> Assignment
From the line that has "の場合は、カード表面にセキュリティコードの記載が" down to the last line of the data below, set down every line exactly, but none of the pictures.

(Saved entries)
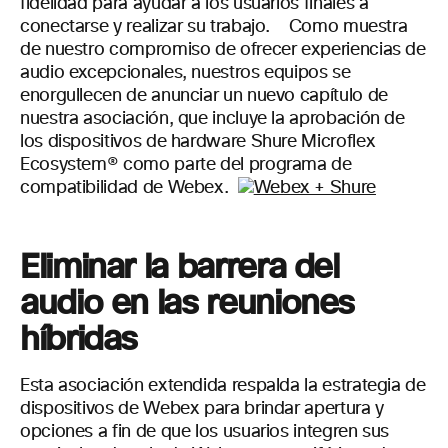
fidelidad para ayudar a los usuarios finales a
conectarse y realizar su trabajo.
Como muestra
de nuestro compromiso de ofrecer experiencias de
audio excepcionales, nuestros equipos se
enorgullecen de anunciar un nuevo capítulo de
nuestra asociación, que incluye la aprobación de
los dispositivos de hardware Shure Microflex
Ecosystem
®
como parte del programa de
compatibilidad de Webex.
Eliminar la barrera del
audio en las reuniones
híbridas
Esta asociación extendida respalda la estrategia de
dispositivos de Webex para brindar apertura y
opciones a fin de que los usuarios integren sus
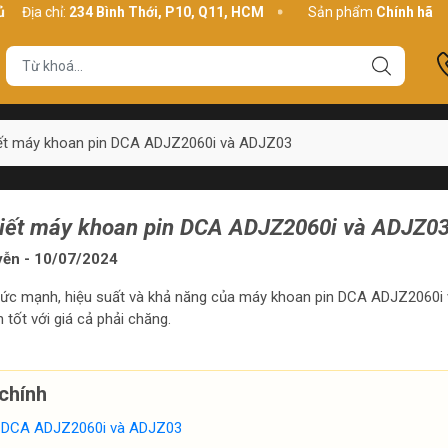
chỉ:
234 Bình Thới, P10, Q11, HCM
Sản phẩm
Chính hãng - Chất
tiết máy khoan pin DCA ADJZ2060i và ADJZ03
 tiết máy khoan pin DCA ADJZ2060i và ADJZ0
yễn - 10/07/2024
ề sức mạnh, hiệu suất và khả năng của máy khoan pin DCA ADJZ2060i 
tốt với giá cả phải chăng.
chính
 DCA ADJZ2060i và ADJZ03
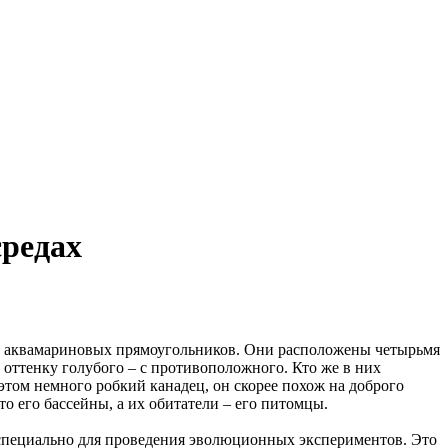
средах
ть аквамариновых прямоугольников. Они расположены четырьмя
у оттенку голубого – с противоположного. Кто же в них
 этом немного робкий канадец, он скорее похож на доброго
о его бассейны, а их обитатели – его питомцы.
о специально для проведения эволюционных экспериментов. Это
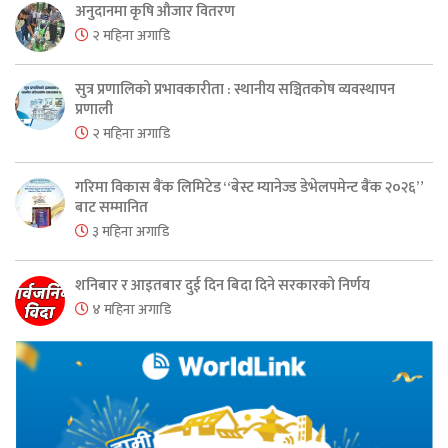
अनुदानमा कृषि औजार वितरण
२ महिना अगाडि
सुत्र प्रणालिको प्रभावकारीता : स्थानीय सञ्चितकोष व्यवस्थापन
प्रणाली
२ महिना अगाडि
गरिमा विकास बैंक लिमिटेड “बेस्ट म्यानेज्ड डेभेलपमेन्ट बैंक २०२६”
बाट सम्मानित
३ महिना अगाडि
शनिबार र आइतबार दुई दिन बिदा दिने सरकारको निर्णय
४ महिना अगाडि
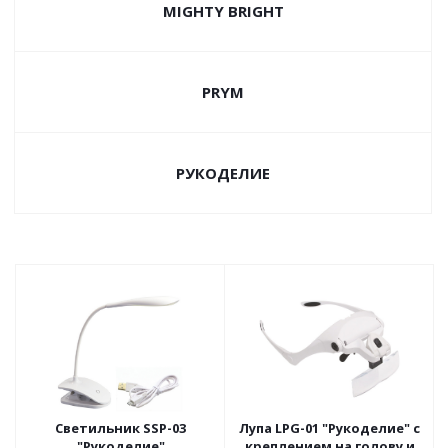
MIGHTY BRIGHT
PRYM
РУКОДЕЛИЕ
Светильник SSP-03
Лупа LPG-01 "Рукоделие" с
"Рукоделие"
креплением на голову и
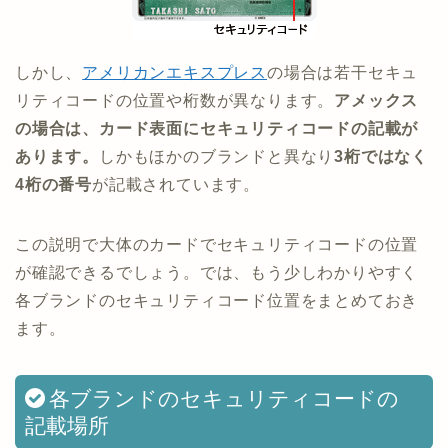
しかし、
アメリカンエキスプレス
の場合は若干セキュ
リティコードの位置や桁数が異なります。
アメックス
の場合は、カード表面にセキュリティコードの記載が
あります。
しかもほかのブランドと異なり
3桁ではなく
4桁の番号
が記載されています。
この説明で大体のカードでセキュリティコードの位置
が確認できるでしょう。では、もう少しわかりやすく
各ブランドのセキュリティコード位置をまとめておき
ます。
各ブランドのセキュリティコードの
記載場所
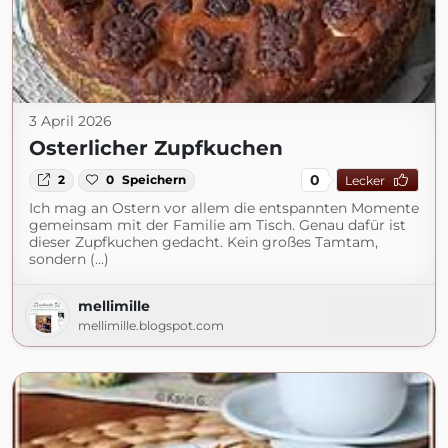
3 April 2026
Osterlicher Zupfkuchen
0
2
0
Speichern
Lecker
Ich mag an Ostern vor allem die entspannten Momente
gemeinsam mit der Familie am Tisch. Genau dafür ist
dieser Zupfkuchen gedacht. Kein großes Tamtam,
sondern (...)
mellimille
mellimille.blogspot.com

> Completed exercise
の場合は、カード表面にセキュリティコードの記載が
あります。
しかもほかのブランドと異なり
3桁ではなく
4桁の番号
が記載されています。
この説明で大体のカードでセキュリティコードの位置
が確認できるでしょう。では、もう少しわかりやすく
各ブランドのセキュリティコード位置をまとめておき
ます。
各ブランドのセキュリティコードの
記載場所
3 April 2026
Osterlicher Zupfkuchen
0
2
0
Speichern
Lecker
Ich mag an Ostern vor allem die entspannten Momente
gemeinsam mit der Familie am Tisch. Genau dafür ist
dieser Zupfkuchen gedacht. Kein großes Tamtam,
sondern (...)
mellimille
mellimille.blogspot.com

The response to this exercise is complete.